GHS was not built to serve us for 100 years. When it was built in 1957 the town was growing so quickly that we were out of space. We were teaching several grades in half-day double sessions due to a lack of space. It was built rapidly to meet an urgent need. It has served its purpose. The real problem is not that the cost is extreme or unsupportable based on short- and long-term educational benefits. Rather, it is that we are forced by state law to raise nearly all our local revenue from residential property taxes. For some individuals a tax rise will be a very real hardship. In no way do I minimize that. The property tax is unfair, antiquated, and regressive. It is unrelated to the ability to pay, it is unrelated to consumption, and as a tax on the gross value of one asset, it is unrelated even to what it is trying to tax, namely wealth. The property tax system must be reformed, but it must be reformed by the state. Guilford has done everything that it can legally do to take into account ability to pay by enacting the most progressive senior tax relief measure in the state. I am convinced that the savings from this program have far exceeded its costs to the rest of the town and that we have protected among the most vulnerable of our citizens. But the fact remains that residential property taxes must fund much of any construction. If this antiquated property tax forces us year after year to accept substandard schools, then we must ask why this system continues to be forced on us by the state. While I will continue to press for property tax reform, I cannot accept delay while that reform effort continues.

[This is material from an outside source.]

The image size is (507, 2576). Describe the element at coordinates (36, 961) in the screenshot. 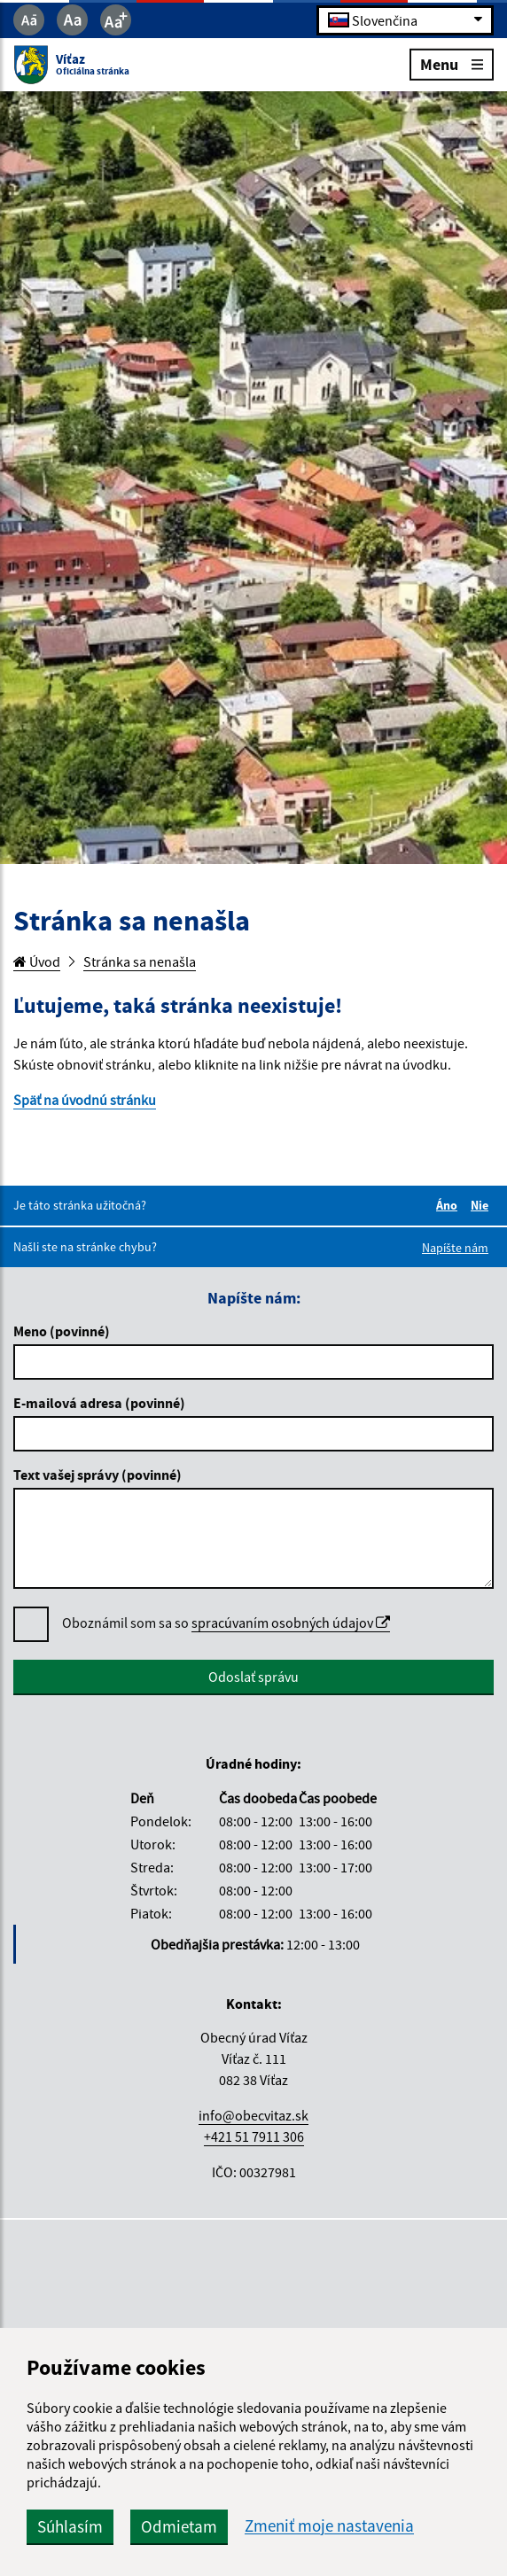

I see `Úvod` at that location.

However, I will continue to ask that the cost figures be carefully examined to consider if additional savings can be made. I also intend to ask the Board of Finance to consider a longer bond term than 20 years in order to reduce annual payments, because there is no other expense of this magnitude that we will consider in the next 30 years.

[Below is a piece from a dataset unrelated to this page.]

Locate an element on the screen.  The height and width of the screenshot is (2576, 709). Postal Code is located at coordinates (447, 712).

As we as a town continue to debate this, I have one strong hope and expectation. To the supporters of a new school, I would suggest that those who disagree do not hate children or think that public education has no role in our society. Instead, they may just weigh the costs and benefits differently than you. To the opponents, I would suggest that no one wants to build a wasteful or opulent structure, and supporters are not fuzzy-headed dreamers whose only interest is to drive you out of town. Instead, they may just weigh the costs and benefits differently than you. This is the most important decision that we face as a town, and we need to reach a consensus. Reasonable people ought to be able to debate it reasonably, respectfully, honestly, and fairly with as Rev. Moe said 72 years ago, “calm, matured thought.” Quite separate from the result, how we approach the debate will be an important mark of our character as a town.
At the end of the day, the decision belongs to you, the voters.